October 30, 2015
Professor John Michael of the University of Rochester, who specializes in contemporary relations between academic intellectuals and popular politics, will speak on "A Future for the Humanities in a Secular Age: Tragedy and Translation" at SMU on Thursday, Nov. 5.
The lecture, which is free and open to the public, will be at 6 p.m. in Room 158 of the Foundren Science Building, 3215 Daniel Avenue. It is part of the Gilbert Lecture Series.
For progressive academics, the humanities have long been synonymous with critique, the rigorous deciphering of discourse or demystification of ideology. For many of its practitioners, critique offered a way to engage the study of art and culture with the world at large and, frequently, with politics in the interest of reform.

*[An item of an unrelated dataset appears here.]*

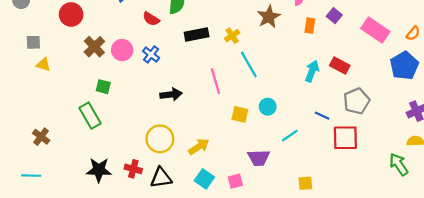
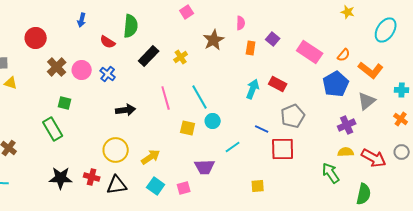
black rectangle: (197, 34) -> (149, 56), turned -35
cyan line: (249, 64) -> (200, 97), moved
yellow square: (305, 183) -> (258, 186), moved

Today, neither an untroubled belief in critique’s rigor nor a clear sense of real possibilities for reform remains available. This is the tragic dimension of this global moment. Critique’s fundamental assumption, that the tropes of discourse shape the possibilities of action in the world, suggests that as we assess the nature of this tragic moment, and pay attention to the master trope of critique itself.
As a mode of engagement with the specificities of audiences and ends in a radically heterogeneous world that offers limited but definite possibilities for intellectual action in the cultural sphere, translation serves as a more promising figure for the humanities than critique, demystification, or decipherment. Translation may offer a more positive explanation of the ways in which art, culture, and even critique itself remain crucially important modes of engagement in a globalized and increasingly fragmented world.
John Michael is Professor of English and of Visual and Cultural Studies at the University of Rochester. He is the author of Identity and the Failure of America from Thomas Jefferson to the War on Terror (Minnesota 2008); Anxious Intellects: Academic Professionals, Enlightenment Values, and Democratic Politics (Duke 2000); and Emerson and Skepticism: the Cipher of the World (Johns Hopkins 1988); as well as many articles on contemporary criticism, cultural studies, and American literature.
He is currently completing a book on secular modernity in nineteenth-century American poetry and beginning work on a book that will explore the future of the humanities in a tragic age.